There were terrible floods (still on-going) in Johor and Singapore. Malaysia blames it on the rains, low pressure in the area, etc. Singapore calls it a wake-up call. Next year this time, if we have the same type of heavy rains, there will again be floods in Johor, but there won't be in Singapore. Mark my words.

Readers are invited to highlight other comparisons.

Sunday, January 7

Highlights of Hongkong Disneyland

If you ask me what are the highlights of Hongkong Disneyland, I would honestly need to think hard before answering.

A first response would be Sleeping Beauty's Castle, that is the very icon of all things Disney. Yes, that's the castle you see at the beginning of all Disney movies. A full scale version of Sleeping Beauty's Castle is the centre piece of Hongkong Disneyland, as I imagine it would be for all Disneylands. No Disneyland worth its mickey would be without the castle as its centre piece.

The fireworks display over the castle at the end of the day is a must-see. Never mind if you have to rush for the MTR (mass transit rail) with 3000 people heading home after that, you must stay for the fireworks. Going all the way to Disneyland and not watch the fireworks is like going to Beijing and not visit the Great Wall or going to Paris and not see the Eiffel Tower.
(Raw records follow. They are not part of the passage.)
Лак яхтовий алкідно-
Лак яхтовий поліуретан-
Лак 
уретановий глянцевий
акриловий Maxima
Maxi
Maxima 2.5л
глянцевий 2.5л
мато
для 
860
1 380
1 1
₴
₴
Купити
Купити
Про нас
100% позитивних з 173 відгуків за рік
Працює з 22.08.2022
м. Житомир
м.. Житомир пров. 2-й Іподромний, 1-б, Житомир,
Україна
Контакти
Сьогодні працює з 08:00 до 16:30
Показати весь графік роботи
Many of the Disney cartoons are all over the place, available to be taken photographs with (and you have to queue up with kids for that). There is Mickey of course, and his girlfriend Mini. Although the cost of the ticket is nothing but mini (about Rm150 on weekdays), it includes every show, performance, game, and ride.

Another not to be missed is the Lion King pageant musical, performed live complete with Hollywood style costumes. I made the mistake of getting a ride on the Space Mountain - a fast roller coaster twist and turn in the dark! - and walked away holding my head and needing Panadols.

Prices of food and drinks inside the resort are slightly higher (eg coffee is HKD10 a cup) than those in the city, but be encouraged to bring your own food. There are ample seats and picnic areas (and clean toilets) all over.

What impressed me most is the ability of the authorities to enforce the no-smoking rule over the entire grounds of the resort. Yep, there's no smoking from the moment you enter (smokers are provided special smoking rooms though) so there are no cigarette butts on the ground, and you don't have to worry about queueing up behind a guy in a smelly shirt puffing away. (In fact, Hong Kong has successfully implemented the no-smoking rule in all eateries whether air-con or non air-con, all public places including the non air-con trams and on board the ferries.)

Can you imagine a huge open space resort where no smoking is allowed? Can you imagine, say, no smoking inside the Sunway Lagoon resort? That would be the day, wouldn't it? Right now, we cannot even enforce no-smoking inside our air-conditioned restaurants and express buses *sigh*.